I'd wager the reason that Sling TV's app interface is so much more navigable is because the company behind it knows television. There's a bit of a standard to navigating TV; you know how to jump into it wherever there's a Guide button on the remote, for example, and Sling TV sticks to those typical conventions. YouTube TV, on the other hand, seems more designed for smartphone users, which results in one long, giant page that requires you scroll through a massive number of thumbnails to find what you want. The thumbnails are fine because I can more quickly scan what's on TV with them there, but man, they are not pretty to look at.
Which one to choose?
Choosing between YouTube TV and Sling TV can seem like a whopper of a choice to make, but the good news is that both services offer trial periods. YouTube TV is currently offering a promotion that gets you a month free of the service, plus a free Chromecast after you subscribe. Sling TV is running a similar promotion with a week free of service, plus a free Roku Stick when you subscribe.
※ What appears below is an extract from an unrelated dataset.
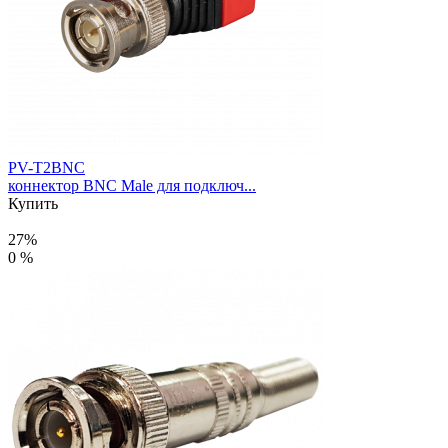
PV-T2BNC
коннектор BNC Male для подключ...
Купить
27%
0 %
There's another way to look at the two services if you're choosing between the two: YouTube TV is made for smartphone users and those who are deeply entrenched in Google's ecosystem. I like that the app is immediately visible from the Google Home app, for instance, and that all I have to do to log in to the service is link up my Google account. YouTube TV is meant for the Google user, which is also why it works nearly impeccably on both the first- and second-generation Chromecast streaming sticks.
Make your decision based on price and where you expect to use the service most.
Sling TV is made for people who want to ditch their cable companies. It offers the most variety and the most choice, but it's modeled after the way we wish cable companies would operate. Its services really are a viable option to a Comcast or Time Warner account, and the barrier to entry is relatively low. All you need is a little device that supports the service, which you can buy almost anywhere those things are sold.
In the end, your choice will rely mostly on price. I'd suggest tallying out what it is you pay for separate streaming services and attempting to whittle it down to which would be the most cost efficient and which works best in your region and with the devices you have in your home. Note that both services also offer a giant heaping of movies and on-demand video, which could help as you're deciding which streaming services to stick with.
Regardless of whether you choose YouTube TV or Sling TV, It'll be interesting to see how other rival services, like Plex and Hulu, will manage throw a wrench into the live television experience. It's also possible that this particular idea of live television anywhere will become merely another essential add-on to our already constantly-connected lives.